BERLIN (Reuters) - In a return to the national political stage, former German Chancellor Gerhard Schroeder criticised his successor Angela Merkel for failing to build on his welfare reforms and raising Berlin’s euro zone crisis bill by acting too slow and too late.
The 68-year old Schroeder, a Social Democrat (SPD), has kept a low profile since being beaten by Merkel in a tight election in 2005, giving the occasional interview but largely staying out of the national limelight.
But on the 10th anniversary of his controversial “Agenda 2010” reforms, Schroeder returned to Berlin, sat in on a meeting with SPD lawmakers, and held a news conference with Frank-Walter Steinmeier, his former chief of staff and loser to Merkel in the last election in 2009.
“I don’t think it would be unfair to her to say that she’s added nothing,” Schroeder, looking older but still boasting a full head of chestnut brown hair, said when asked about Merkel’s reform record.

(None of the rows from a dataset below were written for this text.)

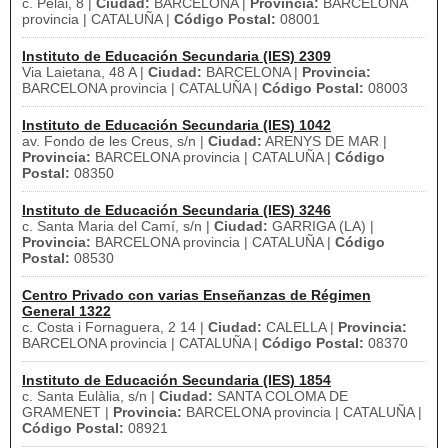
c. Pelai, 8 |
Ciudad:
BARCELONA |
Provincia:
BARCELONA
provincia | CATALUÑA |
Código Postal:
08001
Instituto de Educación Secundaria (IES) 2309
Via Laietana, 48 A |
Ciudad:
BARCELONA |
Provincia:
BARCELONA provincia | CATALUÑA |
Código Postal:
08003
Instituto de Educación Secundaria (IES) 1042
av. Fondo de les Creus, s/n |
Ciudad:
ARENYS DE MAR |
Provincia:
BARCELONA provincia | CATALUÑA |
Código
Postal:
08350
Instituto de Educación Secundaria (IES) 3246
c. Santa Maria del Camí, s/n |
Ciudad:
GARRIGA (LA) |
Provincia:
BARCELONA provincia | CATALUÑA |
Código
Postal:
08530
Centro Privado con varias Enseñanzas de Régimen
General 1322
c. Costa i Fornaguera, 2 14 |
Ciudad:
CALELLA |
Provincia:
BARCELONA provincia | CATALUÑA |
Código Postal:
08370
Instituto de Educación Secundaria (IES) 1854
c. Santa Eulàlia, s/n |
Ciudad:
SANTA COLOMA DE
GRAMENET |
Provincia:
BARCELONA provincia | CATALUÑA |
Código Postal:
08921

“In Europe, Merkel always acted too late, which made everything more expensive,” he added.
Merkel, 58, is favoured to win a third term as chancellor in September and the SPD may be hoping that Schroeder’s appearance will give a boost to their struggling candidate Peer Steinbrueck, who served as finance minister in the “grand coalition” that ruled Germany from 2005-2009.
Schroeder’s reforms, which reduced income taxes, overhauled unemployment insurance and made the labour market more flexible by liberalising temporary work, initially pushed joblessness to a post-war high above 5 million.

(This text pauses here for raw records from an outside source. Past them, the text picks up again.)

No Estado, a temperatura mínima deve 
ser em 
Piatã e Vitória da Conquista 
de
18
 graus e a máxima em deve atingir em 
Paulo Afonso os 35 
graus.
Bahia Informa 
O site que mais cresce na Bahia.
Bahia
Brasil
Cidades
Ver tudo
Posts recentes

The political storm that resulted sent Schroeder’s approval ratings plunging, turned him into a divisive figure within the SPD, and prompted him to call an early election which he lost narrowly to Merkel.
She has become a hate figure for some in the SPD because she has enjoyed the fruits of Schroeder’s reforms over the past half-decade, using Germany’s economic strength to solidify her grip on power.
While many of Germany’s partners in southern Europe have been struggling with deep recessions, Europe’s largest economy grew by 4.2 percent in 2010 and 3.0 percent in 2011.
Unemployment is hovering near a post-reunification low at 6.9 percent, while the jobless rate in Spain and Greece is more than three-times as high.
But the anniversary of Schroeder’s reforms has also cast a spotlight on Merkel’s domestic record.
Some economists and businessmen accuse her of gambling away Germany’s hard-earned economic gains by encouraging higher wages, pushing up energy costs with a mismanaged switch from nuclear to renewables, and taking a piecemeal approach to tackling the country’s big demographic and education challenges.
They point to data showing German productivity gains have stalled over the past half-decade and foreign direct investment slowed.
“It has become much less attractive for companies in Germany,” Roland Berger, founder of the business consultancy of the same name, told Reuters in a recent interview. “This is because of rising wages and energy costs, but also a paradigm shift towards a greater state role” in the economy under Merkel.
In the news conference, Steinmeier contrasted Schroeder’s “courage” in pushing through “Agenda 2010” and breaking with Germany’s close post-war ally the United States over the Iraq war with Merkel’s self-described “step-by-step” approach to the euro crisis and domestic reform.
“If Gerhard Schroeder had acted as timidly back then as the current government has done with the challenges it has faced, then Germany probably wouldn’t be looking better than its European partners,” Steinmeier said.